Fe-N4 engineering of S,N co-doped hierarchical porous carbon-based electrocatalysts for enhanced oxygen reduction in Zn-air battery

The development of high-performance non-noble metal cathode catalysts is a cutting-edge approach for efficient energy conversion and storage devices. Here we describe a in-situ formed template-assisting method to prepare highly active yet stable electrocatalyst (FeSN-HPC), which possesses abundant Fe-N4 sites uniformly dispersed in S,N co-doped hierarchical porous carbon.

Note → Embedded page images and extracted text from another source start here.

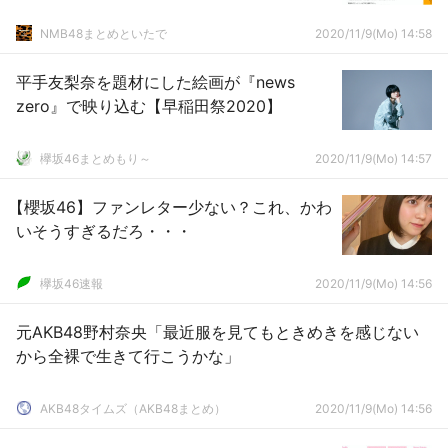
NMB48まとめといたで
2020/11/9(Mo) 14:58
平手友梨奈を題材にした絵画が『news
zero』で映り込む【早稲田祭2020】
欅坂46まとめもり～
2020/11/9(Mo) 14:57
【櫻坂46】ファンレター少ない？これ、かわ
いそうすぎるだろ・・・
欅坂46速報
2020/11/9(Mo) 14:56
元AKB48野村奈央「最近服を見てもときめきを感じない
から全裸で生きて行こうかな」
AKB48タイムズ（AKB48まとめ）
2020/11/9(Mo) 14:56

Compared to commercial Pt/C in alkaline electrolyte, the sample FeSN-HPC displays a superior and enhanced oxygen reduction reaction (ORR) activity (0.86 V of half-wave potential) and stability (only 14 mV degradation of half-wave potential after durability tests). The high electrocatlytic activity of FeSN-HPC mainly originates from the synergistic effect of efficient N dopants (such as pyridinc N, graphitic N and FeII-N4) and the desirable hierarchical porous architecture. Expectedly, the primary Zn-air battery (ZAB) with the FeSN-HPC as cathode electrocatalyst exhibits an outstanding discharge performance with a maximal power density of 200 mW cm-2. Additionally, the sample FeSN-HPC also has promising application potential in solid and flexible ZAB.